La sagesse ou la raison
Nous voilà à la dernière partie de la Triforce et de l’âme, celle qui se reconnaît en l’héroïne de la licence éponyme : Zelda. Cette dernière élue est associée à la sagesse, ce que Platon décrit comme le λογιστικόν (logistikon), à savoir la partie rationnelle de l’âme. La raison correspond au philosophe-roi de la République platonicienne, où le philosophe gouverne la cité. C’est cette partie qui parvient à déterminer l’ordre et la mesure de toute chose, et qui va ainsi nous guider vers ce qui est bon pour nous. Zelda représente la déesse Nayru, qui incarne la douceur, le calme et la sérénité. Nayru est une figure de l’esprit et est aussi la divinité la plus proche de la Déesse originelle, Hylia, qui est la fondation de la cosmogonie d’Hyrule. Zelda, la sagesse, est donc mère de ce monde, elle est l’ordre et l’harmonie même. C’est grâce à elle que les deux autres parties restent droites, sans être ensevelies dans le chaos. Sans elle, nous voyons bien ce que peuvent devenir l’appétit et le courage, en particulier pour le premier : Ganondorf ne répond qu’à sa soif de puissance. La volonté sans raison est inutile, elle échoue à maîtriser ses passions telles que l’ambition où l’obstination de vaincre pour un monde meilleur, déchaînant ainsi toutes les passions néfastes (comme l’orgueil par exemple).
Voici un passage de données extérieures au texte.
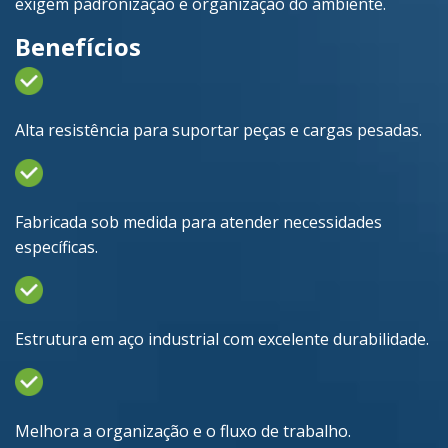
exigem padronização e organização do ambiente.
Benefícios
Alta resistência para suportar peças e cargas pesadas.
Fabricada sob medida para atender necessidades
específicas.
Estrutura em aço industrial com excelente durabilidade.
Melhora a organização e o fluxo de trabalho.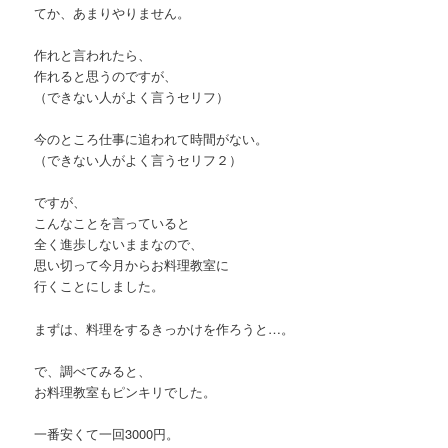
てか、あまりやりません。
作れと言われたら、
作れると思うのですが、
（できない人がよく言うセリフ）
今のところ仕事に追われて時間がない。
（できない人がよく言うセリフ２）
ですが、
こんなことを言っていると
全く進歩しないままなので、
思い切って今月からお料理教室に
行くことにしました。
まずは、料理をするきっかけを作ろうと…。
で、調べてみると、
お料理教室もピンキリでした。
一番安くて一回3000円。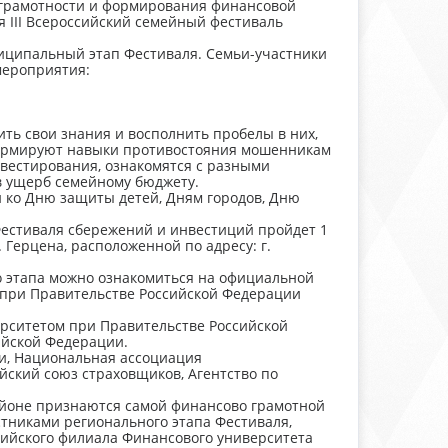
грамотности и формирования финансовой
ся III Всероссийский семейный фестиваль
ниципальный этап Фестиваля. Семьи-участники
мероприятия:
ть свои знания и восполнить пробелы в них,
сформируют навыки противостояния мошенникам
вестирования, ознакомятся с разными
 в ущерб семейному бюджету.
 ко Дню защиты детей, Дням городов, Дню
естиваля сбережений и инвестиций пройдет 1
 Герцена, расположенной по адресу: г.
 этапа можно ознакомиться на официальной
 при Правительстве Российской Федерации
рситетом при Правительстве Российской
йской Федерации.
, Национальная ассоциация
йский союз страховщиков, Агентство по
айоне признаются самой финансово грамотной
тниками регионального этапа Фестиваля,
сийского филиала Финансового университета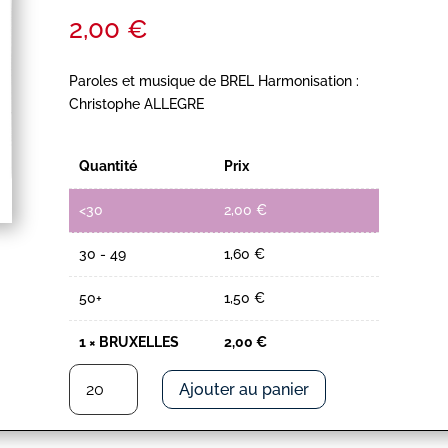
2,00
€
Paroles et musique de BREL Harmonisation :
Christophe ALLEGRE
Quantité
Prix
<30
2,00
€
30 - 49
1,60
€
50+
1,50
€
1
×
BRUXELLES
2,00
€
quantité
Ajouter au panier
de
BRUXELLES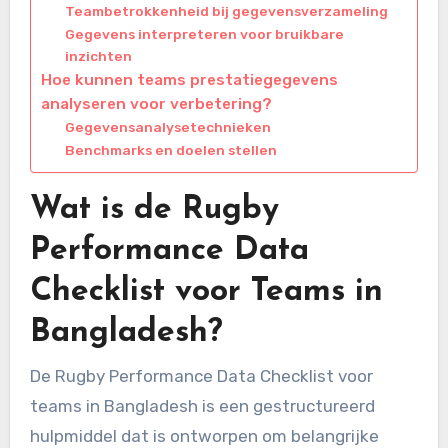
Teambetrokkenheid bij gegevensverzameling
Gegevens interpreteren voor bruikbare
inzichten
Hoe kunnen teams prestatiegegevens
analyseren voor verbetering?
Gegevensanalysetechnieken
Benchmarks en doelen stellen
Wat is de Rugby
Performance Data
Checklist voor Teams in
Bangladesh?
De Rugby Performance Data Checklist voor
teams in Bangladesh is een gestructureerd
hulpmiddel dat is ontworpen om belangrijke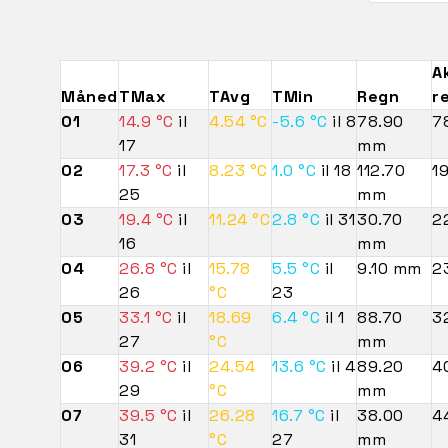
A
Måned
TMax
TAvg
TMin
Regn
r
01
14.9 °C
il
4.54 °C
-5.6 °C
il 8
78.90
7
17
mm
02
17.3 °C
il
8.23 °C
1.0 °C
il 18
112.70
1
25
mm
03
19.4 °C
il
11.24 °C
2.8 °C
il 31
30.70
2
16
mm
04
26.8 °C
il
15.78
5.5 °C
il
9.10 mm
2
26
°C
23
05
33.1 °C
il
18.69
6.4 °C
il 1
88.70
3
27
°C
mm
06
39.2 °C
il
24.54
13.6 °C
il 4
89.20
4
29
°C
mm
07
39.5 °C
il
26.28
16.7 °C
il
38.00
4
31
°C
27
mm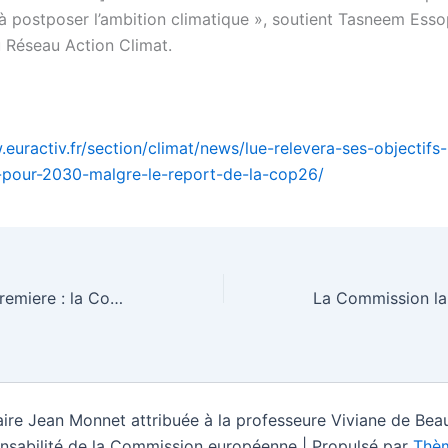
 à postposer l’ambition climatique », soutient Tasneem Essop
u Réseau Action Climat.
euractiv.fr/section/climat/news/lue-relevera-ses-objectifs-
-pour-2030-malgre-le-report-de-la-cop26/
Covid-19 : Une premiere : la Commission encourage les État à contrôler les IDE – latribune.fr
ire Jean Monnet attribuée à la professeure Viviane de Beau
nsabilité de la Commission européenne | Propulsé par
Thèm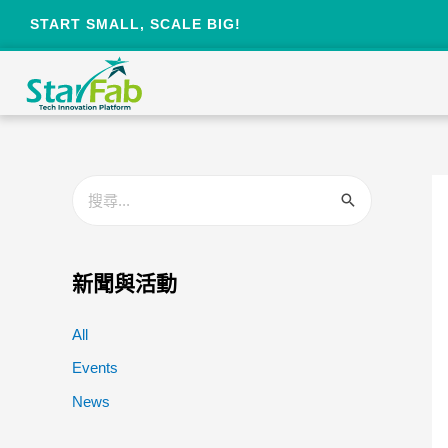
START SMALL, SCALE BIG!
新聞與活動
All
Events
News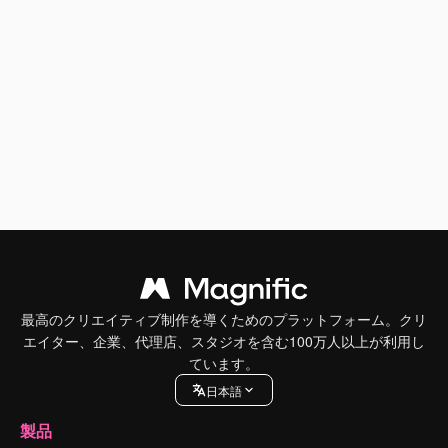
最高のクリエイティブ制作を導くためのプラットフォーム。クリ
エイター、企業、代理店、スタジオを含む100万人以上が利用し
ています。
日本語
製品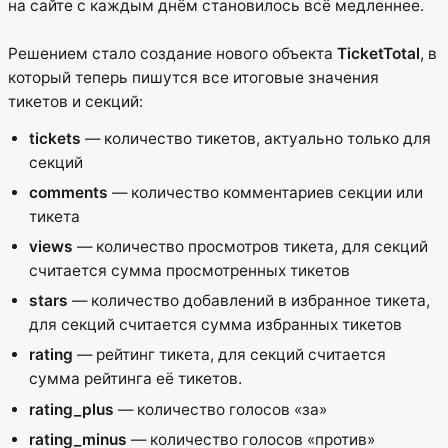
на сайте с каждым днём становилось всё медленнее.
Решением стало создание нового объекта
TicketTotal
, в
который теперь пишутся все итоговые значения
тикетов и секций:
tickets
— количество тикетов, актуально только для
секций
comments
— количество комментариев секции или
тикета
views
— количество просмотров тикета, для секций
считается сумма просмотренных тикетов
stars
— количество добавлений в избранное тикета,
для секций считается сумма избранных тикетов
rating
— рейтинг тикета, для секций считается
сумма рейтинга её тикетов.
rating_plus
— количество голосов «за»
rating_minus
— количество голосов «против»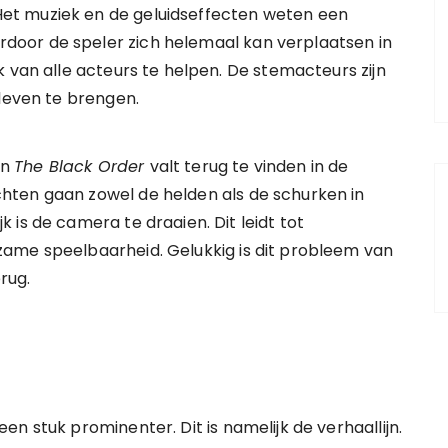
et muziek en de geluidseffecten weten een
oor de speler zich helemaal kan verplaatsen in
 van alle acteurs te helpen. De stemacteurs zijn
 leven te brengen.
an
The Black Order
valt terug te vinden in de
hten gaan zowel de helden als de schurken in
is de camera te draaien. Dit leidt tot
ame speelbaarheid. Gelukkig is dit probleem van
rug.
n stuk prominenter. Dit is namelijk de verhaallijn.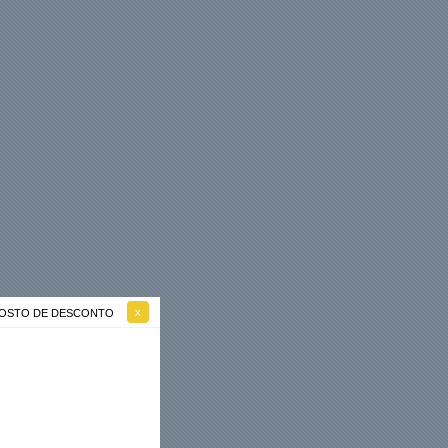
 GOSTO DE DESCONTO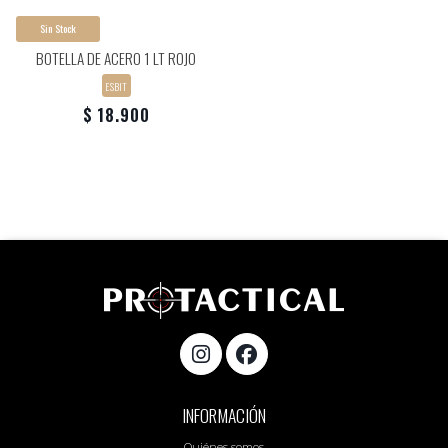
Sin Stock
BOTELLA DE ACERO 1 LT ROJO
ESBIT
$ 18.900
INFORMACIÓN
Quiénes somos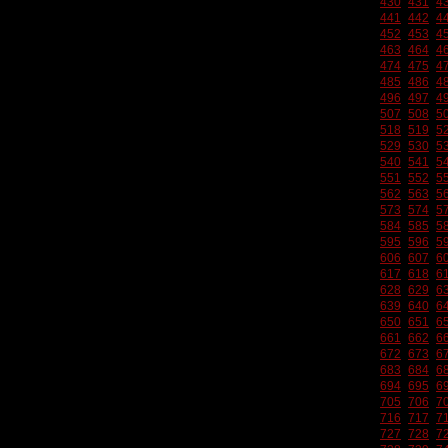
430
431
4
441
442
4
452
453
4
463
464
4
474
475
4
485
486
4
496
497
4
507
508
5
518
519
5
529
530
5
540
541
5
551
552
5
562
563
5
573
574
5
584
585
5
595
596
5
606
607
6
617
618
6
628
629
6
639
640
6
650
651
6
661
662
6
672
673
6
683
684
6
694
695
6
705
706
7
716
717
7
727
728
7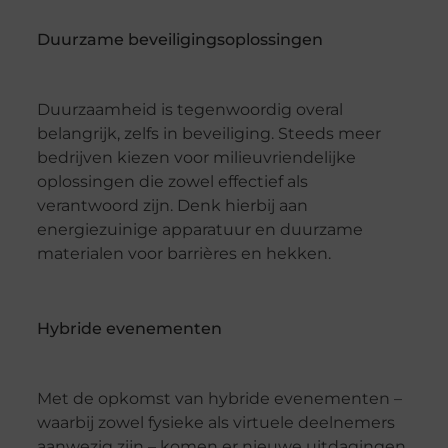
Duurzame beveiligingsoplossingen
Duurzaamheid is tegenwoordig overal
belangrijk, zelfs in beveiliging. Steeds meer
bedrijven kiezen voor milieuvriendelijke
oplossingen die zowel effectief als
verantwoord zijn. Denk hierbij aan
energiezuinige apparatuur en duurzame
materialen voor barrières en hekken.
Hybride evenementen
Met de opkomst van hybride evenementen –
waarbij zowel fysieke als virtuele deelnemers
aanwezig zijn – komen er nieuwe uitdagingen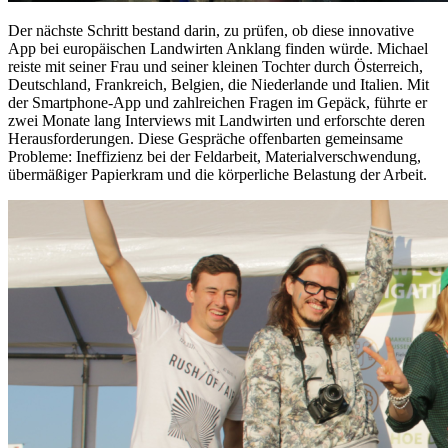
Der nächste Schritt bestand darin, zu prüfen, ob diese innovative
App bei europäischen Landwirten Anklang finden würde. Michael
reiste mit seiner Frau und seiner kleinen Tochter durch Österreich,
Deutschland, Frankreich, Belgien, die Niederlande und Italien. Mit
der Smartphone-App und zahlreichen Fragen im Gepäck, führte er
zwei Monate lang Interviews mit Landwirten und erforschte deren
Herausforderungen. Diese Gespräche offenbarten gemeinsame
Probleme: Ineffizienz bei der Feldarbeit, Materialverschwendung,
übermäßiger Papierkram und die körperliche Belastung der Arbeit.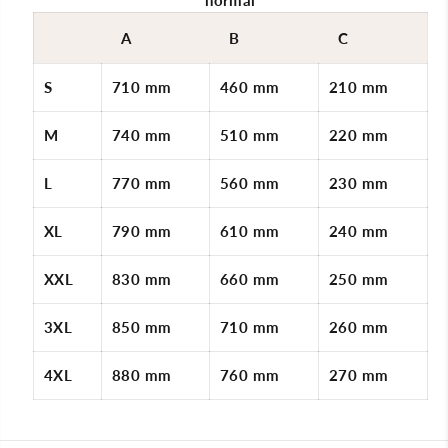
normal
A
B
C
S
710 mm
460 mm
210 mm
M
740 mm
510 mm
220 mm
L
770 mm
560 mm
230 mm
XL
790 mm
610 mm
240 mm
XXL
830 mm
660 mm
250 mm
3XL
850 mm
710 mm
260 mm
4XL
880 mm
760 mm
270 mm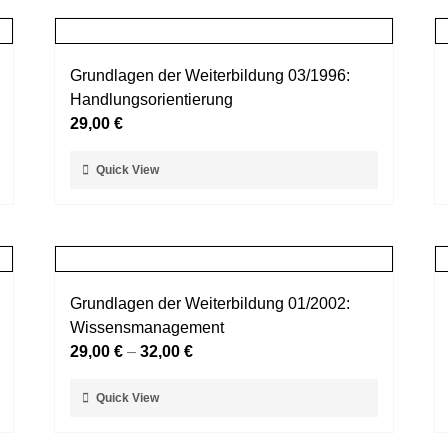
mehrere
werden
Varianten
auf.
Grundlagen der Weiterbildung 03/1996:
Die
Handlungsorientierung
Optionen
29,00
€
können
auf
Dieses
Quick View
der
Produkt
Produktseite
weist
gewählt
mehrere
werden
Varianten
auf.
Grundlagen der Weiterbildung 01/2002:
Die
Wissensmanagement
Optionen
29,00
€
–
32,00
€
können
auf
Dieses
Quick View
der
Produkt
Produktseite
weist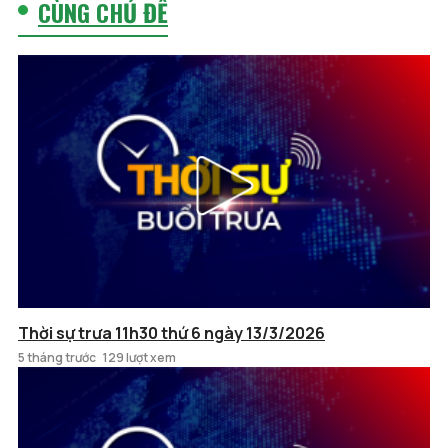
CÙNG CHỦ ĐỀ
Thời sự trưa 11h30 thứ 6 ngày 13/3/2026
5 tháng trước
129 lượt xem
La sagesse vient rediriger ces deux parties, leurs motivations et leurs objectifs. C’est pourquoi Platon souhaitait que ce soit la raison qui gouverne la cité : sans elle, l’ordre est mis en péril. Nous voyons bien comment ces trois sections de l’âme sont liées, et comment il est facile de se laisser gouverner par une seule d’entre elles. L’équilibre est difficile, et la mesure mince. C’est pourquoi Zelda seule est faible, Link seul n’a aucune détermination, et Ganondorf seul est dangereux.